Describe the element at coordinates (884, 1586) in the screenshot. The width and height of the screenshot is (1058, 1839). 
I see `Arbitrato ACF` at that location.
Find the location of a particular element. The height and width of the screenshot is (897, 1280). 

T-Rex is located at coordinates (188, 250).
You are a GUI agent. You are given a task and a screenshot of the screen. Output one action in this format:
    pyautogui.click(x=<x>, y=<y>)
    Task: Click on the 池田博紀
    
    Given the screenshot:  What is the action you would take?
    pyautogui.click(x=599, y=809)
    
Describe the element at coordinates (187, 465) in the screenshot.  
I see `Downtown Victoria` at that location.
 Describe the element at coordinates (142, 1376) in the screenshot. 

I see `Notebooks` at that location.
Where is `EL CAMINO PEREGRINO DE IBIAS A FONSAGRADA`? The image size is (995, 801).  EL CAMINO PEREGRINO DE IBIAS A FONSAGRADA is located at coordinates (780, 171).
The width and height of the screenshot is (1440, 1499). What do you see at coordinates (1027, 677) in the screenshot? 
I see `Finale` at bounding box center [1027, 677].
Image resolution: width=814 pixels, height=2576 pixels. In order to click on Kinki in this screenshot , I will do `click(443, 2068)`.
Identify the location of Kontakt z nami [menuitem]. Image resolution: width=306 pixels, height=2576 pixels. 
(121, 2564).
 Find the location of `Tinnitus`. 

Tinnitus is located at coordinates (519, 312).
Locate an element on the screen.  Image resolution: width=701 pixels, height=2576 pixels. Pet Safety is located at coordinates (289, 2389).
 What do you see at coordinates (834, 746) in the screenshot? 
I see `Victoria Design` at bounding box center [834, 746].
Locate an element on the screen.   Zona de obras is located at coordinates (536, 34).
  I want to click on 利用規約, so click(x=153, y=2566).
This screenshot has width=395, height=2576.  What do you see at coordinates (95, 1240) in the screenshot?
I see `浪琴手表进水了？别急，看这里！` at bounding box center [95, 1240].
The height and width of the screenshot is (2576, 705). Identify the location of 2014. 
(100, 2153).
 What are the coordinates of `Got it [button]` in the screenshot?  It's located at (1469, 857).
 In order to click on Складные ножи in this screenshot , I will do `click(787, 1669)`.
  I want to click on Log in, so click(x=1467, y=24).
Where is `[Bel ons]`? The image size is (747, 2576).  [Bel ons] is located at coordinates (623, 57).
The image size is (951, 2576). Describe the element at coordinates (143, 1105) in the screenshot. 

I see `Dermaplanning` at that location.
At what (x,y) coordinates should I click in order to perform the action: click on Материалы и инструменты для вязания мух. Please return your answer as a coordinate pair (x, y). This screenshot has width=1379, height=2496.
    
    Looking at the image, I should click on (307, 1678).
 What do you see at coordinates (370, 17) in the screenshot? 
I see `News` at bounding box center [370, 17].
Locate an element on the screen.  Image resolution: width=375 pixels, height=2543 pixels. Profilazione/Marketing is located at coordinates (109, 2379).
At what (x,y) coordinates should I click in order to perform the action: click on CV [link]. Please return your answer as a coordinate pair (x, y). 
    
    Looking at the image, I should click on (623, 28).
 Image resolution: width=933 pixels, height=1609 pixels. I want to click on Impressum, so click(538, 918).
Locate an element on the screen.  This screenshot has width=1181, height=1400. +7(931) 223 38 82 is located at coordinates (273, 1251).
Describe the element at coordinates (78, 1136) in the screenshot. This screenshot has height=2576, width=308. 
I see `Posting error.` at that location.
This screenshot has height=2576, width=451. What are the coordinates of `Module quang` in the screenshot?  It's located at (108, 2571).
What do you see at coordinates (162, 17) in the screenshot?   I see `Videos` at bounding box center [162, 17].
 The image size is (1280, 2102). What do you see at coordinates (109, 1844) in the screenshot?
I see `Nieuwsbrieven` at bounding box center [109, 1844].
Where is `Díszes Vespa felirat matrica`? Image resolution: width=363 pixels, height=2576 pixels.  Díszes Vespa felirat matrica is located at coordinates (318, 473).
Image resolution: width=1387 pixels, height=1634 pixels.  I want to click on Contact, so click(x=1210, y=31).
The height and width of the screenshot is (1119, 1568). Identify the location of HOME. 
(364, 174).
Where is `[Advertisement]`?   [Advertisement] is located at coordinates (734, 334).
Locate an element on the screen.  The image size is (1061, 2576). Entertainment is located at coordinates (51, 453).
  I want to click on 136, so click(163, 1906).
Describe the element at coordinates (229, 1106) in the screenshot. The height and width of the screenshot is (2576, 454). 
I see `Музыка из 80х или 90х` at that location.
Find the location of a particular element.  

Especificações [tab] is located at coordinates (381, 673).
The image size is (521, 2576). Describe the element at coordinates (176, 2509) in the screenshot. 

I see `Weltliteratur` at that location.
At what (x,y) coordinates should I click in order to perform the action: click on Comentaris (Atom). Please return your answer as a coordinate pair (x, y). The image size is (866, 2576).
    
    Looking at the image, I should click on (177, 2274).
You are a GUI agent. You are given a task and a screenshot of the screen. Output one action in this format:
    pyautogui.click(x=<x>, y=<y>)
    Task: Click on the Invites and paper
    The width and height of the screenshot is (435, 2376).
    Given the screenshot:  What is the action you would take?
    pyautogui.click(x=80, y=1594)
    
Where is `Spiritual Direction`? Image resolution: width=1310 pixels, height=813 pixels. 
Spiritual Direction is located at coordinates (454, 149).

WHAT IS EXPECTED: Repeat each entry above exactly as it appears.

FINISHED TASK:
Describe the element at coordinates (884, 1586) in the screenshot. The width and height of the screenshot is (1058, 1839). 
I see `Arbitrato ACF` at that location.
Find the location of a particular element. The height and width of the screenshot is (897, 1280). 

T-Rex is located at coordinates (188, 250).
You are a GUI agent. You are given a task and a screenshot of the screen. Output one action in this format:
    pyautogui.click(x=<x>, y=<y>)
    Task: Click on the 池田博紀
    
    Given the screenshot:  What is the action you would take?
    pyautogui.click(x=599, y=809)
    
Describe the element at coordinates (187, 465) in the screenshot.  
I see `Downtown Victoria` at that location.
 Describe the element at coordinates (142, 1376) in the screenshot. 

I see `Notebooks` at that location.
Where is `EL CAMINO PEREGRINO DE IBIAS A FONSAGRADA`? The image size is (995, 801).  EL CAMINO PEREGRINO DE IBIAS A FONSAGRADA is located at coordinates (780, 171).
The width and height of the screenshot is (1440, 1499). What do you see at coordinates (1027, 677) in the screenshot? 
I see `Finale` at bounding box center [1027, 677].
Image resolution: width=814 pixels, height=2576 pixels. In order to click on Kinki in this screenshot , I will do `click(443, 2068)`.
Identify the location of Kontakt z nami [menuitem]. Image resolution: width=306 pixels, height=2576 pixels. 
(121, 2564).
 Find the location of `Tinnitus`. 

Tinnitus is located at coordinates (519, 312).
Locate an element on the screen.  Image resolution: width=701 pixels, height=2576 pixels. Pet Safety is located at coordinates (289, 2389).
 What do you see at coordinates (834, 746) in the screenshot? 
I see `Victoria Design` at bounding box center [834, 746].
Locate an element on the screen.   Zona de obras is located at coordinates (536, 34).
  I want to click on 利用規約, so click(x=153, y=2566).
This screenshot has width=395, height=2576.  What do you see at coordinates (95, 1240) in the screenshot?
I see `浪琴手表进水了？别急，看这里！` at bounding box center [95, 1240].
The height and width of the screenshot is (2576, 705). Identify the location of 2014. 
(100, 2153).
 What are the coordinates of `Got it [button]` in the screenshot?  It's located at (1469, 857).
 In order to click on Складные ножи in this screenshot , I will do `click(787, 1669)`.
  I want to click on Log in, so click(x=1467, y=24).
Where is `[Bel ons]`? The image size is (747, 2576).  [Bel ons] is located at coordinates (623, 57).
The image size is (951, 2576). Describe the element at coordinates (143, 1105) in the screenshot. 

I see `Dermaplanning` at that location.
At what (x,y) coordinates should I click in order to perform the action: click on Материалы и инструменты для вязания мух. Please return your answer as a coordinate pair (x, y). This screenshot has width=1379, height=2496.
    
    Looking at the image, I should click on (307, 1678).
 What do you see at coordinates (370, 17) in the screenshot? 
I see `News` at bounding box center [370, 17].
Locate an element on the screen.  Image resolution: width=375 pixels, height=2543 pixels. Profilazione/Marketing is located at coordinates (109, 2379).
At what (x,y) coordinates should I click in order to perform the action: click on CV [link]. Please return your answer as a coordinate pair (x, y). 
    
    Looking at the image, I should click on (623, 28).
 Image resolution: width=933 pixels, height=1609 pixels. I want to click on Impressum, so click(538, 918).
Locate an element on the screen.  This screenshot has width=1181, height=1400. +7(931) 223 38 82 is located at coordinates (273, 1251).
Describe the element at coordinates (78, 1136) in the screenshot. This screenshot has height=2576, width=308. 
I see `Posting error.` at that location.
This screenshot has height=2576, width=451. What are the coordinates of `Module quang` in the screenshot?  It's located at (108, 2571).
What do you see at coordinates (162, 17) in the screenshot?   I see `Videos` at bounding box center [162, 17].
 The image size is (1280, 2102). What do you see at coordinates (109, 1844) in the screenshot?
I see `Nieuwsbrieven` at bounding box center [109, 1844].
Where is `Díszes Vespa felirat matrica`? Image resolution: width=363 pixels, height=2576 pixels.  Díszes Vespa felirat matrica is located at coordinates (318, 473).
Image resolution: width=1387 pixels, height=1634 pixels.  I want to click on Contact, so click(x=1210, y=31).
The height and width of the screenshot is (1119, 1568). Identify the location of HOME. 
(364, 174).
Where is `[Advertisement]`?   [Advertisement] is located at coordinates (734, 334).
Locate an element on the screen.  The image size is (1061, 2576). Entertainment is located at coordinates (51, 453).
  I want to click on 136, so click(163, 1906).
Describe the element at coordinates (229, 1106) in the screenshot. The height and width of the screenshot is (2576, 454). 
I see `Музыка из 80х или 90х` at that location.
Find the location of a particular element.  

Especificações [tab] is located at coordinates (381, 673).
The image size is (521, 2576). Describe the element at coordinates (176, 2509) in the screenshot. 

I see `Weltliteratur` at that location.
At what (x,y) coordinates should I click in order to perform the action: click on Comentaris (Atom). Please return your answer as a coordinate pair (x, y). The image size is (866, 2576).
    
    Looking at the image, I should click on (177, 2274).
You are a GUI agent. You are given a task and a screenshot of the screen. Output one action in this format:
    pyautogui.click(x=<x>, y=<y>)
    Task: Click on the Invites and paper
    The width and height of the screenshot is (435, 2376).
    Given the screenshot:  What is the action you would take?
    pyautogui.click(x=80, y=1594)
    
Where is `Spiritual Direction`? Image resolution: width=1310 pixels, height=813 pixels. 
Spiritual Direction is located at coordinates (454, 149).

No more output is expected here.